There have been a number of earthquakes in Australia, but generally they do not cause major damage. Many of them are simply seismic activity many kilometres underground, which do not translate to ground-shaking events on the surface. Melbourne and southeastern Victoria, and the region around Canberra, for example, are hot-spots for deep seismic activity, but no earthquake in the area has caused death or significant destruction.

Although Australia is not on the edge of a plate, the continent experiences earthquakes because the Indo-Australian plate is being pushed north and is colliding with the Eurasian, Philippine and Pacific plates. This causes the build up of stress in the interior of the Indo-Australian plate which is released during earthquakes.

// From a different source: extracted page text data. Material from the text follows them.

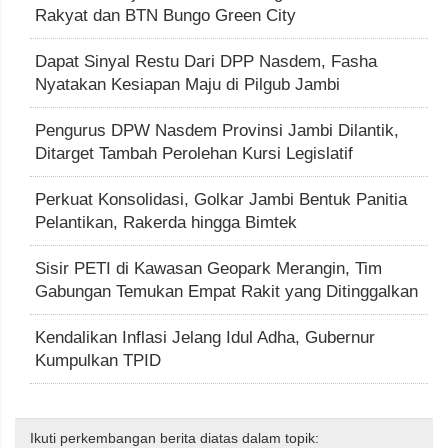
Rakyat dan BTN Bungo Green City
Dapat Sinyal Restu Dari DPP Nasdem, Fasha
Nyatakan Kesiapan Maju di Pilgub Jambi
Pengurus DPW Nasdem Provinsi Jambi Dilantik,
Ditarget Tambah Perolehan Kursi Legislatif
Perkuat Konsolidasi, Golkar Jambi Bentuk Panitia
Pelantikan, Rakerda hingga Bimtek
Sisir PETI di Kawasan Geopark Merangin, Tim
Gabungan Temukan Empat Rakit yang Ditinggalkan
Kendalikan Inflasi Jelang Idul Adha, Gubernur
Kumpulkan TPID
Ikuti perkembangan berita diatas dalam topik: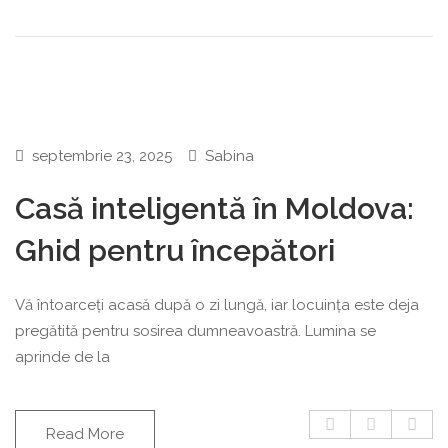
septembrie 23, 2025
Sabina
Casă inteligentă în Moldova:
Ghid pentru începători
Vă întoarceți acasă după o zi lungă, iar locuința este deja
pregătită pentru sosirea dumneavoastră. Lumina se
aprinde de la
Read More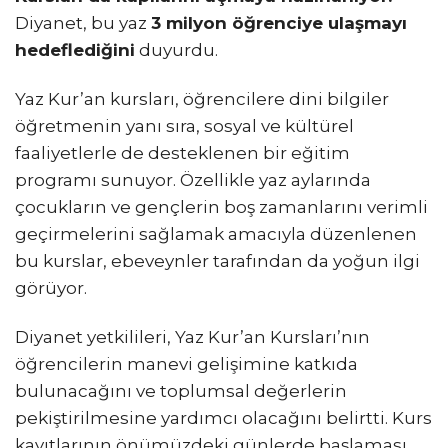
Diyanet, bu yaz
3 milyon öğrenciye ulaşmayı
hedeflediğini
duyurdu.
Yaz Kur’an kursları, öğrencilere dini bilgiler
öğretmenin yanı sıra, sosyal ve kültürel
faaliyetlerle de desteklenen bir eğitim
programı sunuyor. Özellikle yaz aylarında
çocukların ve gençlerin boş zamanlarını verimli
geçirmelerini sağlamak amacıyla düzenlenen
bu kurslar, ebeveynler tarafından da yoğun ilgi
görüyor.
Diyanet yetkilileri, Yaz Kur’an Kursları’nın
öğrencilerin manevi gelişimine katkıda
bulunacağını ve toplumsal değerlerin
pekiştirilmesine yardımcı olacağını belirtti. Kurs
kayıtlarının önümüzdeki günlerde başlaması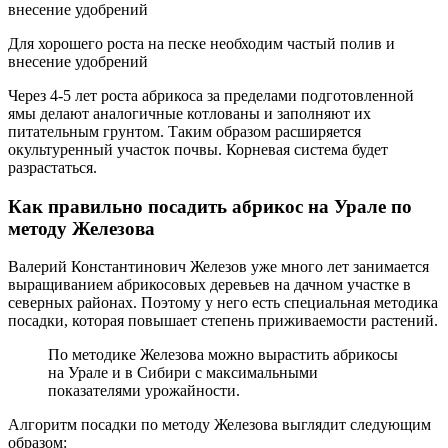
Для хорошего роста на песке необходим частый полив и
внесение удобрений
Через 4-5 лет роста абрикоса за пределами подготовленной
ямы делают аналогичные котлованы и заполняют их
питательным грунтом. Таким образом расширяется
окультуренный участок почвы. Корневая система будет
разрастаться.
Как правильно посадить абрикос на Урале по
методу Железова
Валерий Константинович Железов уже много лет занимается
выращиванием абрикосовых деревьев на дачном участке в
северных районах. Поэтому у него есть специальная методика
посадки, которая повышает степень приживаемости растений.
По методике Железова можно вырастить абрикосы
на Урале и в Сибири с максимальными
показателями урожайности.
Алгоритм посадки по методу Железова выглядит следующим
образом: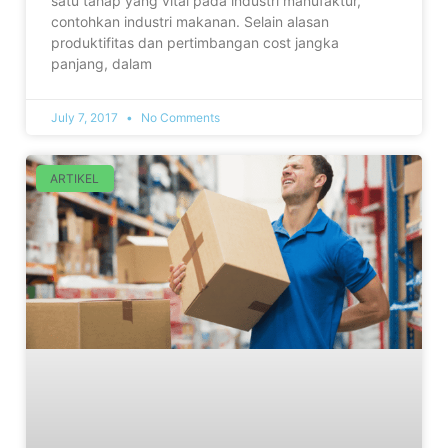
satu tahap yang vital pada industri manufaktur,
contohkan industri makanan. Selain alasan
produktifitas dan pertimbangan cost jangka
panjang, dalam
July 7, 2017
No Comments
ARTIKEL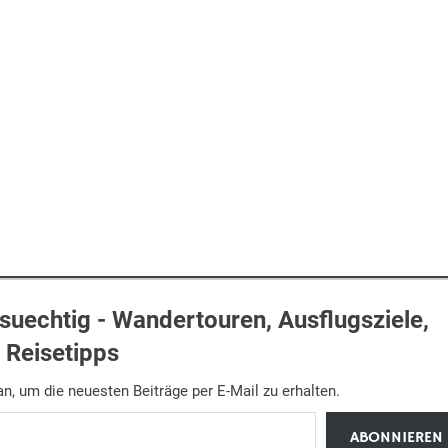
uechtig - Wandertouren, Ausflugsziele,
Reisetipps
n, um die neuesten Beiträge per E-Mail zu erhalten.
ABONNIEREN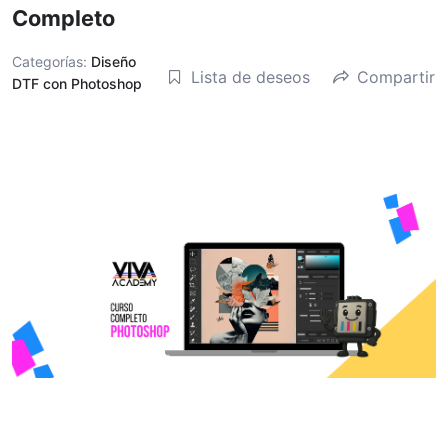
Completo
Categorías:
Diseño
Lista de deseos
Compartir
DTF con Photoshop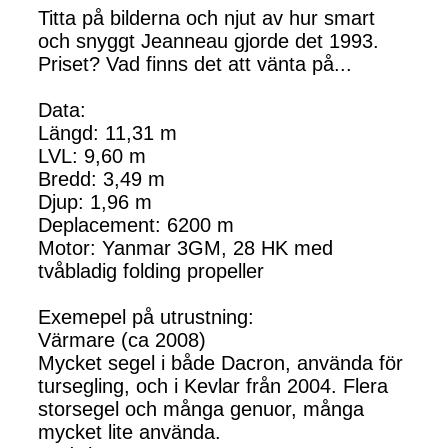
Titta på bilderna och njut av hur smart
och snyggt Jeanneau gjorde det 1993.
Priset? Vad finns det att vänta på...
Data:
Längd: 11,31 m
LVL: 9,60 m
Bredd: 3,49 m
Djup: 1,96 m
Deplacement: 6200 m
Motor: Yanmar 3GM, 28 HK med
tvåbladig folding propeller
Exemepel på utrustning:
Värmare (ca 2008)
Mycket segel i både Dacron, använda för
tursegling, och i Kevlar från 2004. Flera
storsegel och många genuor, många
mycket lite använda.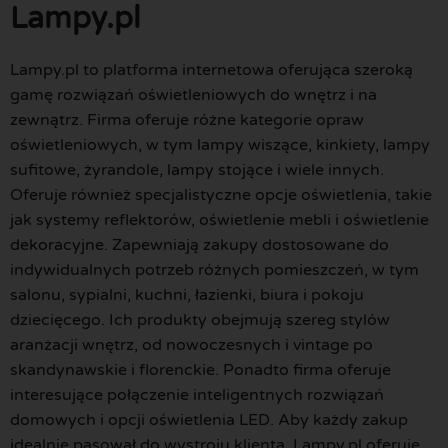
Lampy.pl
Lampy.pl to platforma internetowa oferująca szeroką
gamę rozwiązań oświetleniowych do wnętrz i na
zewnątrz. Firma oferuje różne kategorie opraw
oświetleniowych, w tym lampy wiszące, kinkiety, lampy
sufitowe, żyrandole, lampy stojące i wiele innych.
Oferuje również specjalistyczne opcje oświetlenia, takie
jak systemy reflektorów, oświetlenie mebli i oświetlenie
dekoracyjne. Zapewniają zakupy dostosowane do
indywidualnych potrzeb różnych pomieszczeń, w tym
salonu, sypialni, kuchni, łazienki, biura i pokoju
dziecięcego. Ich produkty obejmują szereg stylów
aranżacji wnętrz, od nowoczesnych i vintage po
skandynawskie i florenckie. Ponadto firma oferuje
interesujące połączenie inteligentnych rozwiązań
domowych i opcji oświetlenia LED. Aby każdy zakup
idealnie pasował do wystroju klienta, Lampy.pl oferuje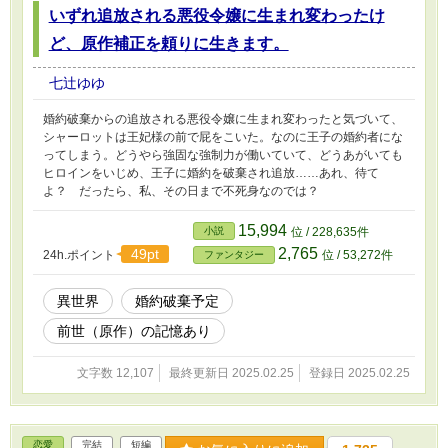
いずれ追放される悪役令嬢に生まれ変わったけ
ど、原作補正を頼りに生きます。
七辻ゆゆ
婚約破棄からの追放される悪役令嬢に生まれ変わったと気づいて、
シャーロットは王妃様の前で屁をこいた。なのに王子の婚約者にな
ってしまう。どうやら強固な強制力が働いていて、どうあがいても
ヒロインをいじめ、王子に婚約を破棄され追放……あれ、待て
よ？ だったら、私、その日まで不死身なのでは？
15,994
小説
位 / 228,635件
2,765
49pt
24h.ポイント
位 / 53,272件
ファンタジー
異世界
婚約破棄予定
前世（原作）の記憶あり
文字数 12,107
最終更新日 2025.02.25
登録日 2025.02.25
恋愛
完結
短編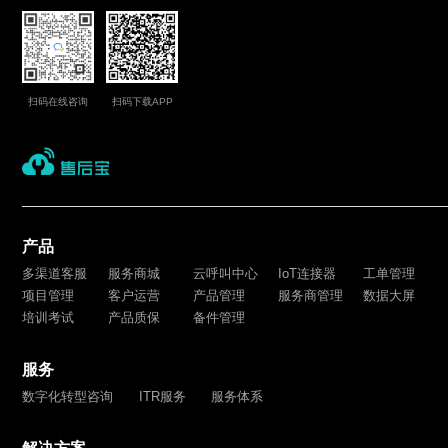
扫码在线咨询
扫码下载APP
产品
多渠道客服
服务商城
云呼叫中心
IoT连接器
工单管理
项目管理
客户运营
产品管理
服务商管理
数据大屏
培训考试
产品质保
备件管理
服务
数字化转型咨询
ITR服务
服务体系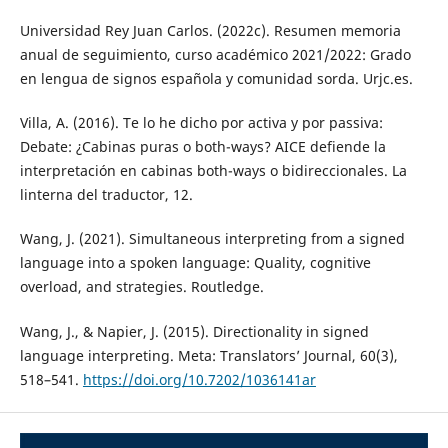
Universidad Rey Juan Carlos. (2022c). Resumen memoria
anual de seguimiento, curso académico 2021/2022: Grado
en lengua de signos española y comunidad sorda. Urjc.es.
Villa, A. (2016). Te lo he dicho por activa y por passiva:
Debate: ¿Cabinas puras o both-ways? AICE defiende la
interpretación en cabinas both-ways o bidireccionales. La
linterna del traductor, 12.
Wang, J. (2021). Simultaneous interpreting from a signed
language into a spoken language: Quality, cognitive
overload, and strategies. Routledge.
Wang, J., & Napier, J. (2015). Directionality in signed
language interpreting. Meta: Translators’ Journal, 60(3),
518–541.
https://doi.org/10.7202/1036141ar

The most devastating earthquake in Australia was the one that hit Newcastle on 28 December 1989. It measured 5.6 on the Richter scale, and its effects were felt throughout central-eastern New South Wales. There were reports of damage to buildings in Scone, Gladstone and Sydney, which is 800km away. The shaking was even felt in tall buildings in cities over 5000km away.

Thirteen people were killed, and 35,000 homes, 147 schools and 3,000 other structures in the region collapsed. Most of the damage and deaths happened when the walls and floors of the Newcastle Workers Club collapsed. Originally, a US report on the earthquake suggested that the disaster was caused by stress resulting from 200 years of underground coal mining. Australian geoscientists disagreed with this claim, claiming that the Hunter Valley has been prone to minor earthquakes for years. Other evidence suggested that the hypocentre of the earthquake lay too deep underground - 12 kilometres - for it to have been caused by mining.

Another earthquake of significance hit Meckering, a small town of some 240 people in the Avon valley region of Western Australia, about 130km east of Perth and 24km west of Cunderdin. In October 1968, the town was hit by an earthquake which registered 6.9 on the Richter scale. There were no deaths, mainly due to the small size of the town and its relative isolation, but the earthquake injured 17 people, and caused about $2.2 million worth of damage, which is the equivalent of around $5 million today. The ground ruptured along a length of 40km, up to 1.5m wide and 2.4m high, and the scar from this rupture can still be seen in the landscape today.

On 29 April 1941 the town of Meeberrie, Western Australia felt what is believed to be Australia's biggest onshore earthquake, at magnitude 7.2. Being little more than a homestead, no details were reported, but effects of the earthquake included cracked walls, burst rainwater tanks and ground ruptures.

On 19 November 1906 a large magnitude 7.6 earthquake hit the Indian Ocean off the coast of Western Australia. It is the largest known quake in Australian Territory.